PyTerrier

PyTerrier - v1.0

🔍 Retrieve. 🧠 Rerank. 💬 Answer. ⚙️ Experiment.

Overview

Build (sparse|learned sparse|dense) indexing and retrieval pipelines for search and RAG use-cases, and conduct experiments on standard datasets.

For example, build a re-ranking pipeline combining a Terrier BM25 retriever and the MonoT5 neural reranker (each of these are PyTerrier Transformer classes):

import pyterrier as pt
import pyterrier_t5
bm25 = pt.terrier.TerrierIndex.from_hf("pyterrier/vaswani.terrier").bm25() % 100
monot5 = bm25 >> pt.get.get_text(pt.get_dataset('irds:vaswani')) >> pyterrier_t5.MonoT5ReRanker()
monot5.search("What are chemical reactions?")

In notebook environments, PyTerrier transformers and pipelines can be visualised.

You can easily build pipeline for query expansion, learning-to-rank, dense retrieval and even RAG.

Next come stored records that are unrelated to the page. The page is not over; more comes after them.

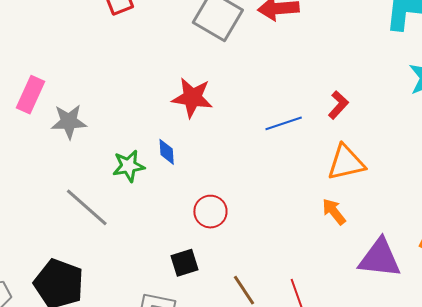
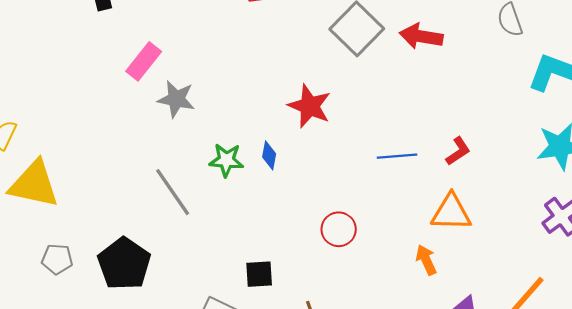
red circle: (210, 212) -> (339, 229), moved

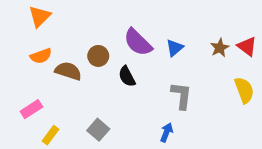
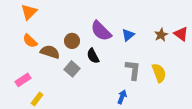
orange semicircle: (41, 56) -> (30, 41), turned 63
yellow semicircle: (244, 90) -> (159, 73), moved
gray square: (98, 130) -> (72, 69), moved

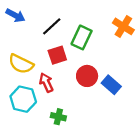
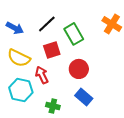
blue arrow: (15, 15) -> (15, 28), moved
green rectangle: (82, 37) -> (74, 34), turned -55
blue rectangle: (111, 85) -> (84, 97), moved

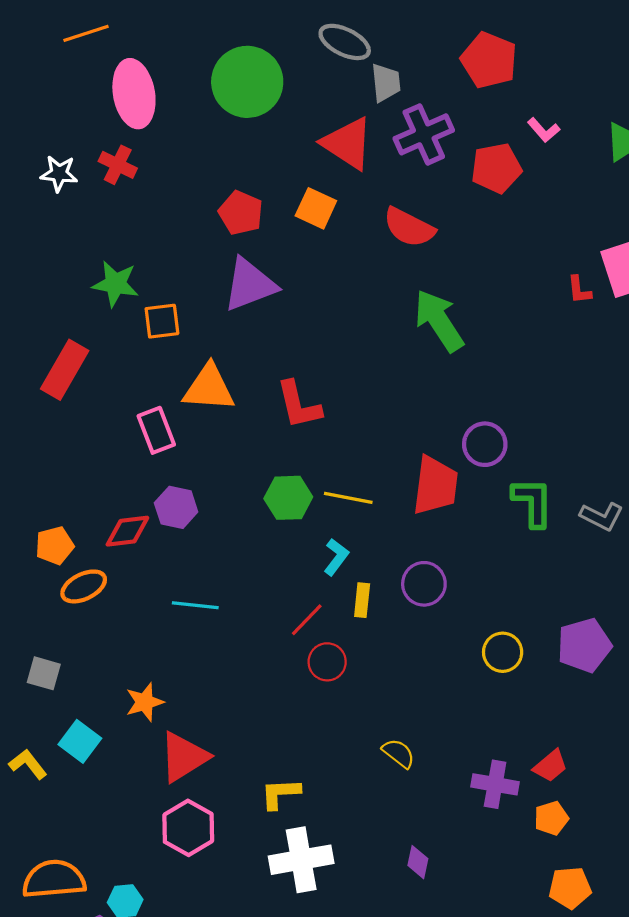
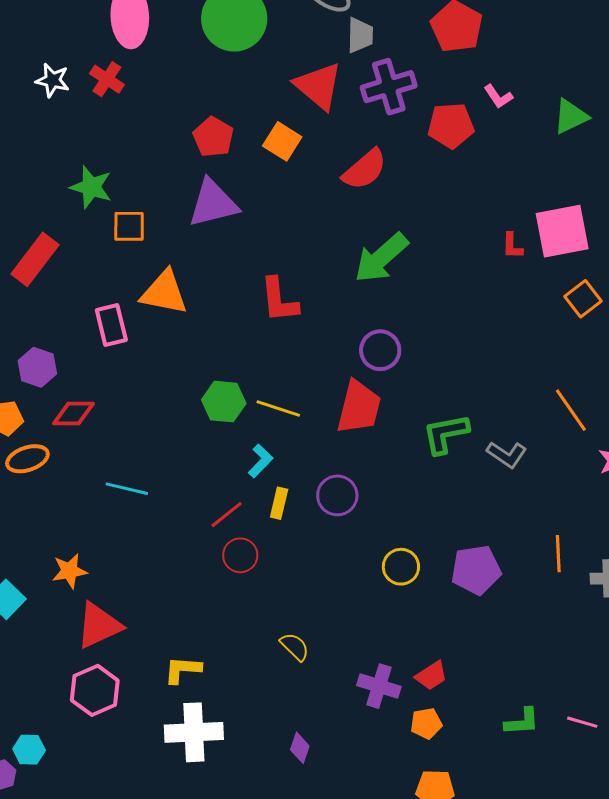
red semicircle: (409, 227) -> (365, 169), turned -75
green arrow: (439, 321) -> (381, 258), turned -106
red L-shape: (299, 405) -> (279, 300), moved
purple circle: (485, 444) -> (380, 350), moved
green L-shape: (533, 502) -> (446, 434), turned -108
purple hexagon: (176, 507) -> (37, 367), moved

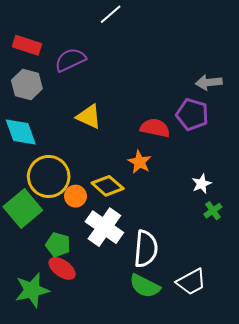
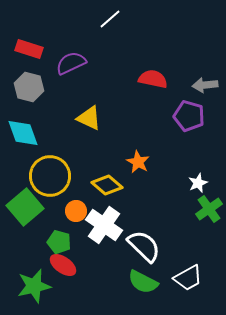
red semicircle: (155, 128) -> (153, 79), moved
orange circle: (75, 196) -> (76, 211), moved
green cross: (213, 211) -> (209, 209), size x1.5
white semicircle: (146, 249) -> (144, 246), turned -51

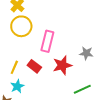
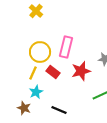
yellow circle: (21, 26) -> (40, 52), moved

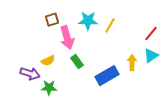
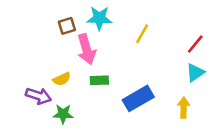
cyan star: (88, 21) -> (99, 18), moved
green rectangle: (77, 62) -> (99, 80), turned -56
yellow arrow: (132, 63) -> (184, 108), moved

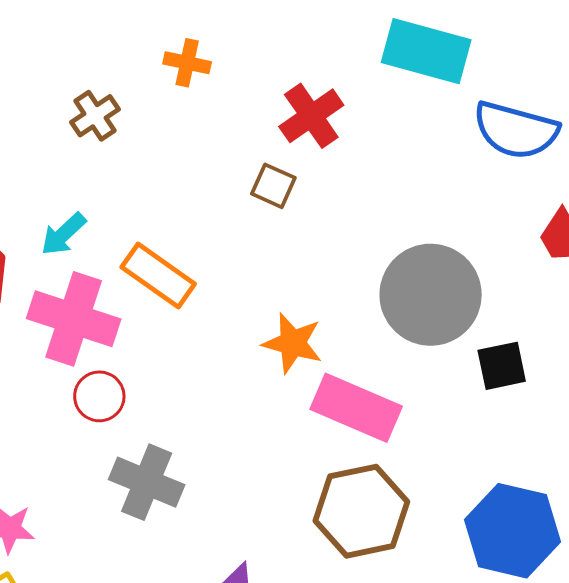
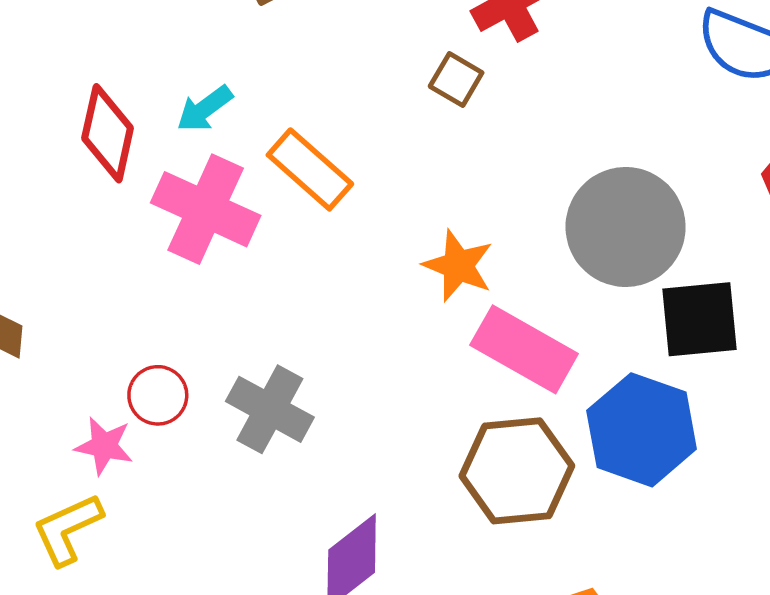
black square: (502, 366) -> (699, 319), size x1.4
red circle: (99, 396) -> (158, 395), moved
blue hexagon: (512, 531) -> (642, 430), moved

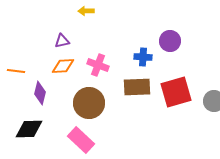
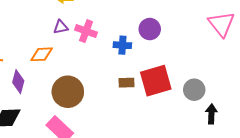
purple triangle: (62, 41) -> (61, 27), moved
pink cross: (98, 65) -> (86, 31), moved
brown rectangle: (137, 87) -> (126, 83), moved, size x0.6

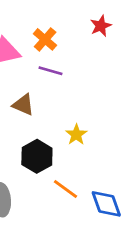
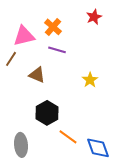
yellow star: (76, 135) -> (90, 80), moved

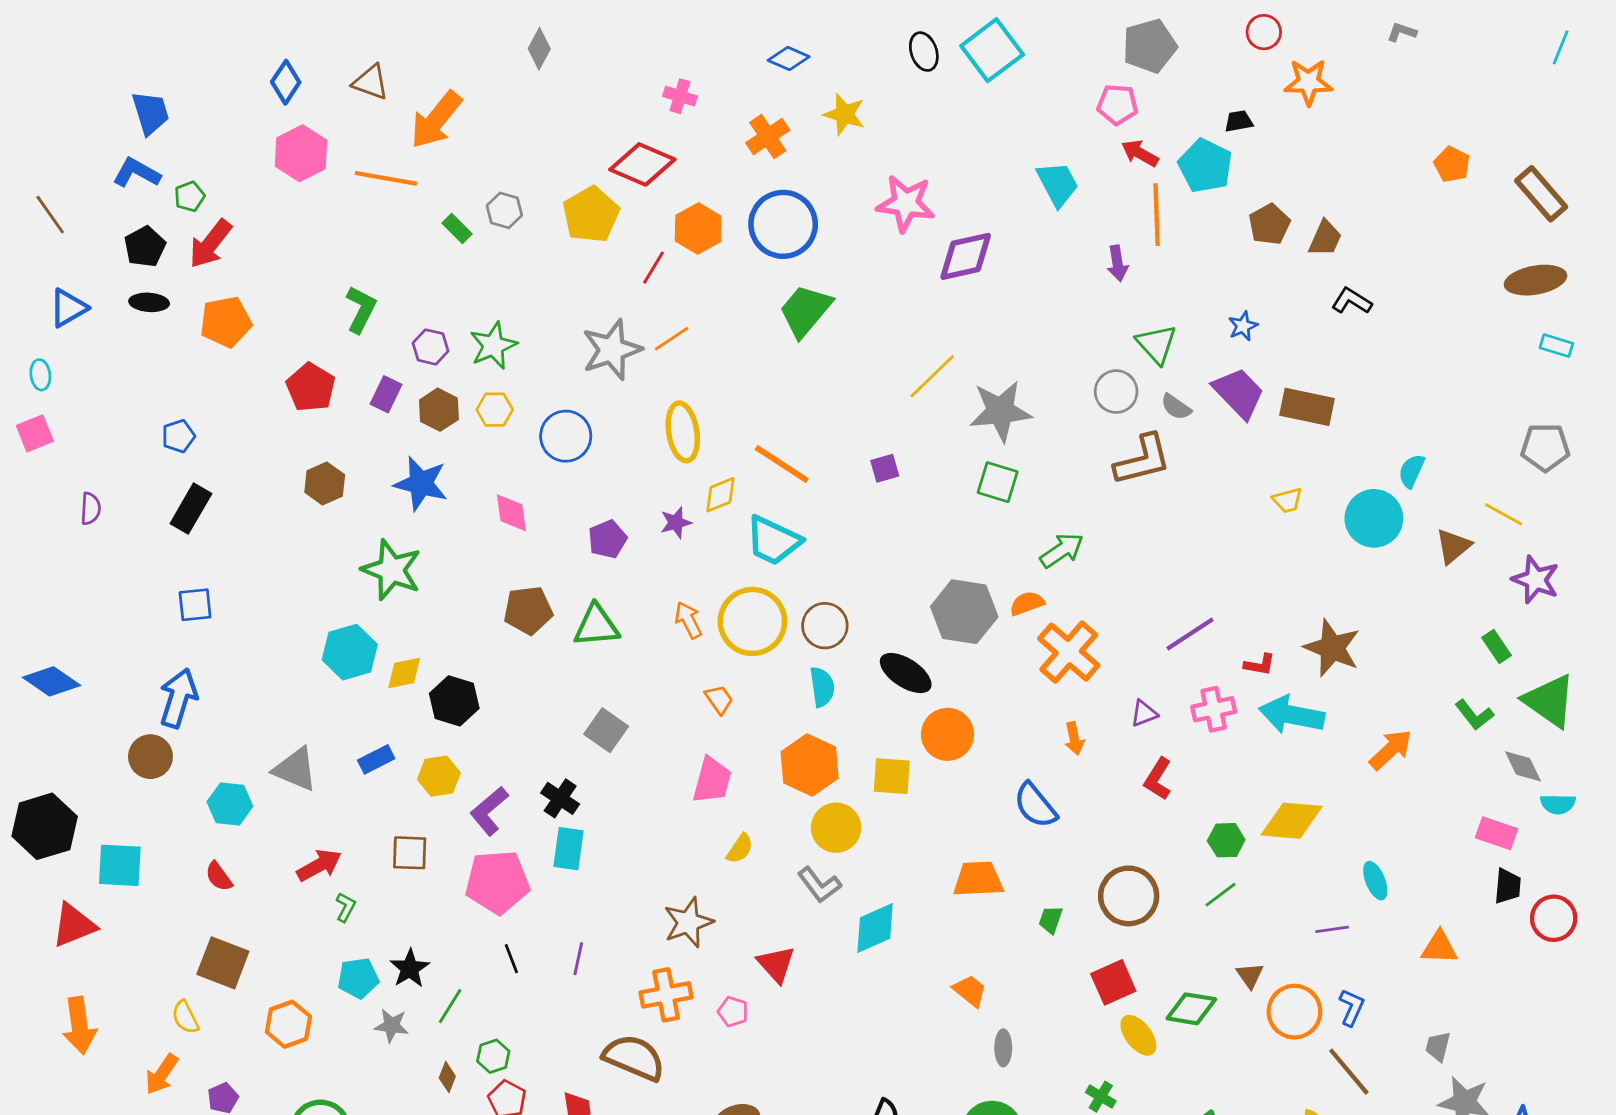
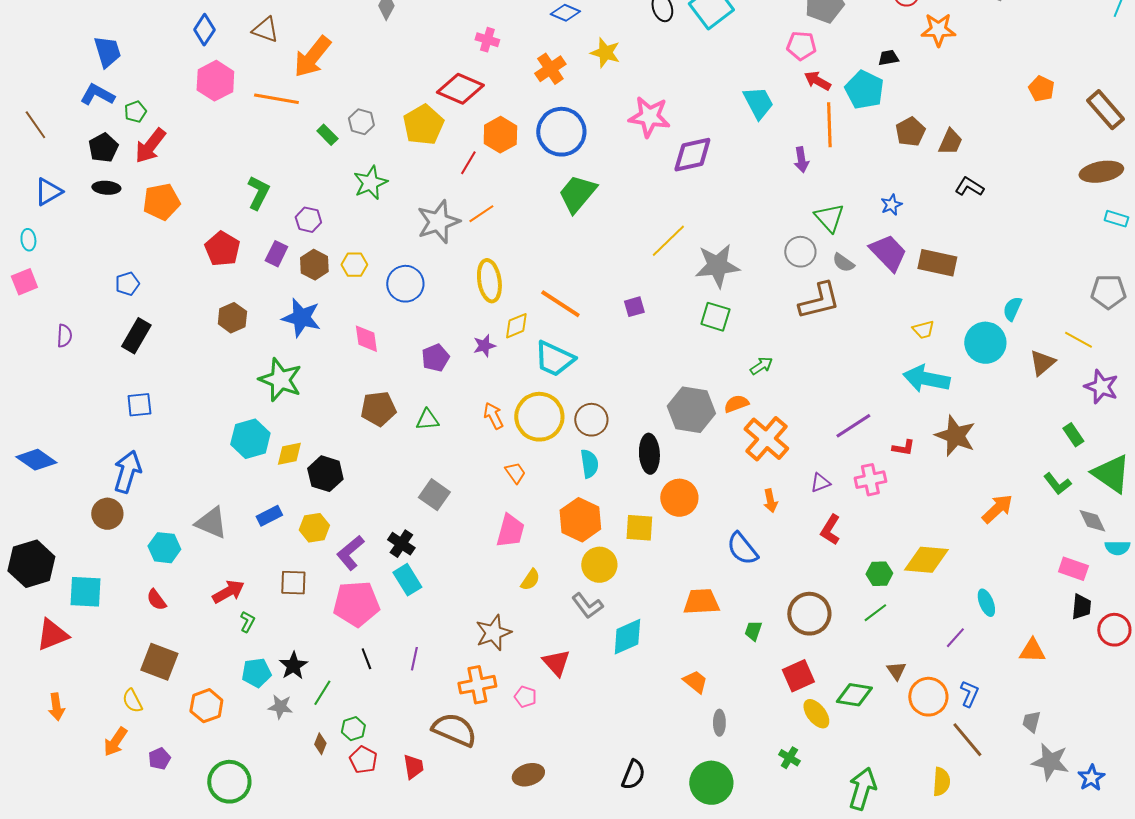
green star: (493, 346) -> (370, 183), moved
green arrow: (1062, 550) -> (761, 366), size x0.7
green triangle: (596, 626) -> (427, 420), size x0.7
black ellipse: (906, 673) -> (649, 454), turned 54
cyan arrow: (1292, 715) -> (926, 379), moved
cyan rectangle: (569, 849) -> (407, 580), turned -40
purple line: (1332, 929) -> (955, 638), turned -40
orange arrow: (79, 1026) -> (56, 707), size x0.7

Once you have working pipelines, you can formulate an experiment to compare their effectiveness using the pt.Experiment function:

from pyterrier.measures import *
pt.Experiment(
  [bm25, monot5]
  pt.get_dataset('vaswani').get_topics(),
  pt.get_dataset('vaswani').get_qrels(),
  [nDCG@10, AP@100]
)

You can easily perform retrieval experiments using many standard datasets, including all from the ir_datasets package. E.g., use pt.datasets.get_dataset("irds:medline/2004/trec-genomics-2004") to get the TREC Genomics 2004 dataset. A full catalogue of ir_datasets is available here.

Installation

The easiest way to get started with PyTerrier is to use one of our Colab notebooks - look for the badges below.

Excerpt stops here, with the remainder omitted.